--- START ---
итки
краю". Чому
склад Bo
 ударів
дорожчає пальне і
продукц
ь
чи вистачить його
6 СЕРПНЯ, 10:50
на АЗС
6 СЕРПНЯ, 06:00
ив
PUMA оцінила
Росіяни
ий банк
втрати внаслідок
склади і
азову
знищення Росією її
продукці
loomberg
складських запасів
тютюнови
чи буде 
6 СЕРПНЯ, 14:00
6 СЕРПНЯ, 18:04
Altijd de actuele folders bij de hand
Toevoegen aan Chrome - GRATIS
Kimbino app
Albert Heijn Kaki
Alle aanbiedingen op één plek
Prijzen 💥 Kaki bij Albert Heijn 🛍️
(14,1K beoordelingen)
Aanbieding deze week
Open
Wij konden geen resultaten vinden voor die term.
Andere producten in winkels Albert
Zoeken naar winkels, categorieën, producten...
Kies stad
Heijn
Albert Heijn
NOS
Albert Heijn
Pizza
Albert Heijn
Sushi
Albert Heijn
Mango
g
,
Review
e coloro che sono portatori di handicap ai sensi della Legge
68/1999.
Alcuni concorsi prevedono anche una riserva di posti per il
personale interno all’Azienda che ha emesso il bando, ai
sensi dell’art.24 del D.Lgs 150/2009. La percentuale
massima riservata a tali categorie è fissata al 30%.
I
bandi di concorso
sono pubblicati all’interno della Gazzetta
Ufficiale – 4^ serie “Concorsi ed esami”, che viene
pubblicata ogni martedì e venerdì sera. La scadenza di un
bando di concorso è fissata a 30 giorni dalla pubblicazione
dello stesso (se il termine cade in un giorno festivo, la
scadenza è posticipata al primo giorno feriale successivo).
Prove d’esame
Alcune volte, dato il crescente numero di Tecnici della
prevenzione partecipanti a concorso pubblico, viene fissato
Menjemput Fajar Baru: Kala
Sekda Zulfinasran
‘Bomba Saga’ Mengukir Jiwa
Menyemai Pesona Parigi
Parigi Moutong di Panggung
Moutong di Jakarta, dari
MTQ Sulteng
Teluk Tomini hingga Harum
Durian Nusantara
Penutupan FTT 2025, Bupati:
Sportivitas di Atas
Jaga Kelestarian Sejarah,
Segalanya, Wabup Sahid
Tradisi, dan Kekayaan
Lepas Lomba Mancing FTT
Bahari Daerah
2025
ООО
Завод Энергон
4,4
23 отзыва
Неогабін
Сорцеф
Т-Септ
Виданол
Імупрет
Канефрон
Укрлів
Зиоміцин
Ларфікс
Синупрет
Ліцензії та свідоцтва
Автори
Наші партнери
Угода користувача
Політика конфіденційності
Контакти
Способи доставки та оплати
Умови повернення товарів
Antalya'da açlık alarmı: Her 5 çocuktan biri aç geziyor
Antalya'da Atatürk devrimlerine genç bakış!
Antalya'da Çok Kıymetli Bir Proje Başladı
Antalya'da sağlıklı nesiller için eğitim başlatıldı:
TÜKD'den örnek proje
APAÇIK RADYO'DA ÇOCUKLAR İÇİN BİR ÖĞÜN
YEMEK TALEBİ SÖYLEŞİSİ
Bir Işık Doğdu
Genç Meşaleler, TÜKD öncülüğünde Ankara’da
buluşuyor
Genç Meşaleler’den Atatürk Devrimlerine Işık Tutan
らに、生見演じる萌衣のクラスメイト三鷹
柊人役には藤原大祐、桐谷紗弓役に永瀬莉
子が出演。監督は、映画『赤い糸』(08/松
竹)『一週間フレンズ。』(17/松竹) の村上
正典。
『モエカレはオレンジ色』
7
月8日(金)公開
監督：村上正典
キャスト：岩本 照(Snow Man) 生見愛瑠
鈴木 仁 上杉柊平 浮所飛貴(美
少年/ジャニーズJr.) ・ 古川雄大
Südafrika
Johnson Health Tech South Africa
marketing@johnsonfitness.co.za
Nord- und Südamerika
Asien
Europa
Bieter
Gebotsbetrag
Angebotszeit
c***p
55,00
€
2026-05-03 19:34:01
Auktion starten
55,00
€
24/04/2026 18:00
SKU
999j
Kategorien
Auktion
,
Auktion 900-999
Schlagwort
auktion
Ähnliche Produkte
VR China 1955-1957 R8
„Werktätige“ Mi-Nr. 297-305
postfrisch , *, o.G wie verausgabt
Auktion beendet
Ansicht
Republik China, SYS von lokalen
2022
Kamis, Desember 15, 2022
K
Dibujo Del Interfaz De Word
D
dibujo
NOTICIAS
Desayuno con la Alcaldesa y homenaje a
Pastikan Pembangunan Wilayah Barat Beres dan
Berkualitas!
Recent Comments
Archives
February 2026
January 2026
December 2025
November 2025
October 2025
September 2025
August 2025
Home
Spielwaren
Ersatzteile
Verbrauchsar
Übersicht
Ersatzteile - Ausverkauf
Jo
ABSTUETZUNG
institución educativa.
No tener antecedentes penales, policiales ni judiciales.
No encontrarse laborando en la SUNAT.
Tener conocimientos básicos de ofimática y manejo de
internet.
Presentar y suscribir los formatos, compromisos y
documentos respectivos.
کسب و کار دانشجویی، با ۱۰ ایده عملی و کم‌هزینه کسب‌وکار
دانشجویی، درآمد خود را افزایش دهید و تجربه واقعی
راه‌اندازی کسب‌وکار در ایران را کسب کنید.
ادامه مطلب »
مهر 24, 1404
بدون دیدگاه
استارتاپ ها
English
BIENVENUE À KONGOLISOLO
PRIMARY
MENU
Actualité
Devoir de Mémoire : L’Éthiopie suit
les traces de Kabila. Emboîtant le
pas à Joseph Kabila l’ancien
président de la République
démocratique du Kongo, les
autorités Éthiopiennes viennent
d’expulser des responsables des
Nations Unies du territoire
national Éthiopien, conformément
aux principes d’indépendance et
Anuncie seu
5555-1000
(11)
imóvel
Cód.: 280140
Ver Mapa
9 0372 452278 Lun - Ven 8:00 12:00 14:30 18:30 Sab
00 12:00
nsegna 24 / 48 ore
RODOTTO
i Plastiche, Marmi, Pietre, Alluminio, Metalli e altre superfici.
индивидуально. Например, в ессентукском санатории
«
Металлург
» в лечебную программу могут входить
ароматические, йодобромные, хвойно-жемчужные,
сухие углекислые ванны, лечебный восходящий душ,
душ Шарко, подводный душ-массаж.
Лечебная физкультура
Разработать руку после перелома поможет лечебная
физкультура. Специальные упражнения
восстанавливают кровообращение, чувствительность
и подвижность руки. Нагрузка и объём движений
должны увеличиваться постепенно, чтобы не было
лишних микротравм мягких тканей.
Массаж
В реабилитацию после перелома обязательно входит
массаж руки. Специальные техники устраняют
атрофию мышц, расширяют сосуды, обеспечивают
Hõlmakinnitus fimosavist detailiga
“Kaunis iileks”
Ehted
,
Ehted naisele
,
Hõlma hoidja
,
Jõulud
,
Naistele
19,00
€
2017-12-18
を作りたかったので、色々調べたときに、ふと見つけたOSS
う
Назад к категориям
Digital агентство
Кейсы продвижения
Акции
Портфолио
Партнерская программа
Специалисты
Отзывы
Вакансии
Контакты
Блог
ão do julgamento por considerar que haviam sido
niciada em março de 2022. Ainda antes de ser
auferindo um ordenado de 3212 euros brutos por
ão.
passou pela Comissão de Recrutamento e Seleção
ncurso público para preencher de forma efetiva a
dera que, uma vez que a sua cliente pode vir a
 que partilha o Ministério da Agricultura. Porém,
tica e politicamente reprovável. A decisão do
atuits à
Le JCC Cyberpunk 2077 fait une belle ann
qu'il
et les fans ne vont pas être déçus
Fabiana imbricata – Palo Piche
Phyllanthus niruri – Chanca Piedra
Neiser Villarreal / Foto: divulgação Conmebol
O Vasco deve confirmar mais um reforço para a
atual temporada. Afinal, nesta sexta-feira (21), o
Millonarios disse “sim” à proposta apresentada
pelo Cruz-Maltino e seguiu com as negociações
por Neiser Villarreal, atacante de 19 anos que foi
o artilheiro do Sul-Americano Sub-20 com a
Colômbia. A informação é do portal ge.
--- END ---
PROBLEM TO WORK ON :: The line containing "et les fans ne vont pas être déçus" marks the start. Reproduce it and all lines after it through the end of the listing, exactly and alone.

ANSWER FOR THIS EXERCISE ::
et les fans ne vont pas être déçus
Fabiana imbricata – Palo Piche
Phyllanthus niruri – Chanca Piedra
Neiser Villarreal / Foto: divulgação Conmebol
O Vasco deve confirmar mais um reforço para a
atual temporada. Afinal, nesta sexta-feira (21), o
Millonarios disse “sim” à proposta apresentada
pelo Cruz-Maltino e seguiu com as negociações
por Neiser Villarreal, atacante de 19 anos que foi
o artilheiro do Sul-Americano Sub-20 com a
Colômbia. A informação é do portal ge.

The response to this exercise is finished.